Problem details: Using the records below, output the stretch that opens with the line containing "Смешайте это с" and closes with the line containing "К рассказали, как ветеранскую", exactly and including both lines, with nothing more.

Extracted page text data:
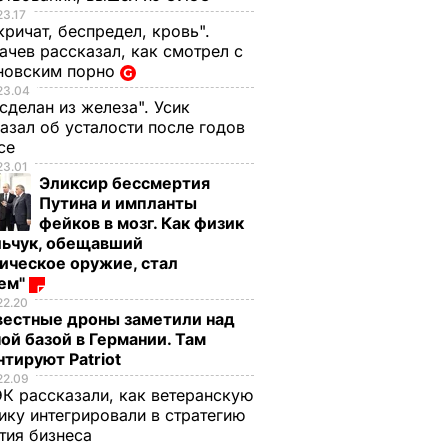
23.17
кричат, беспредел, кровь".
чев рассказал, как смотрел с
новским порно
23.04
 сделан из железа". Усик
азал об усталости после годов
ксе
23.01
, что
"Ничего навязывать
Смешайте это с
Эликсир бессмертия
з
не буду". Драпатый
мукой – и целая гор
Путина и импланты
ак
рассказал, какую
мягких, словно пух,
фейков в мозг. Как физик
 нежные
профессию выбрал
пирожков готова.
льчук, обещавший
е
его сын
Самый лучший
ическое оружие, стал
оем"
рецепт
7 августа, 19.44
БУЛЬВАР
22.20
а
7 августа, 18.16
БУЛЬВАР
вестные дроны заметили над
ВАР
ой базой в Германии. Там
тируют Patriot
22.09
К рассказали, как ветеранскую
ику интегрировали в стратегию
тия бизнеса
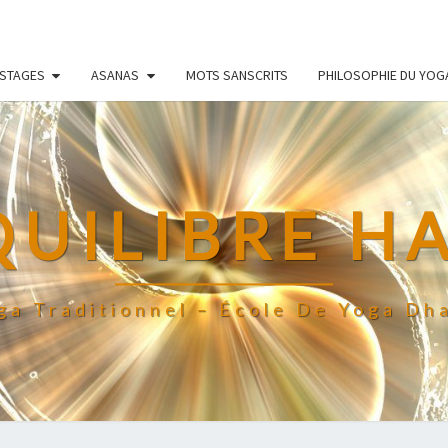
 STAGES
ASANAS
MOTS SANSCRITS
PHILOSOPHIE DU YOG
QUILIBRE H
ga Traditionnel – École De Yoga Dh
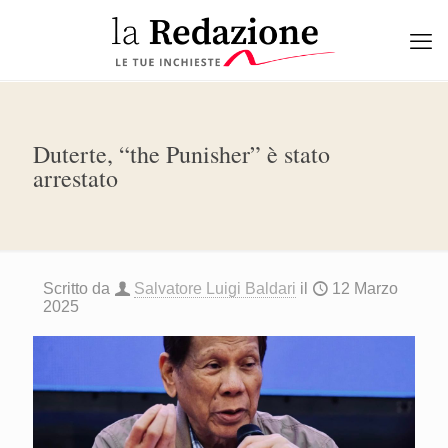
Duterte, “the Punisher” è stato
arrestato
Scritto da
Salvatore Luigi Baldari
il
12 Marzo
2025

---

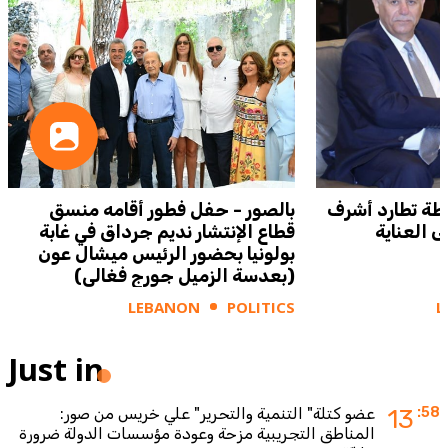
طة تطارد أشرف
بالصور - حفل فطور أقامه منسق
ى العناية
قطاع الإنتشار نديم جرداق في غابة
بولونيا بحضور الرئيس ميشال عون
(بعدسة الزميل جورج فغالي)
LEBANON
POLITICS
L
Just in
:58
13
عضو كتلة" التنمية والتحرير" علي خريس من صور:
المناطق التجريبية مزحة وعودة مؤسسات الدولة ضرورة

Task answer:
Смешайте это с
Эликсир бессмертия
з
не буду". Драпатый
мукой – и целая гор
Путина и импланты
ак
рассказал, какую
мягких, словно пух,
фейков в мозг. Как физик
 нежные
профессию выбрал
пирожков готова.
льчук, обещавший
е
его сын
Самый лучший
ическое оружие, стал
оем"
рецепт
7 августа, 19.44
БУЛЬВАР
22.20
а
7 августа, 18.16
БУЛЬВАР
вестные дроны заметили над
ВАР
ой базой в Германии. Там
тируют Patriot
22.09
К рассказали, как ветеранскую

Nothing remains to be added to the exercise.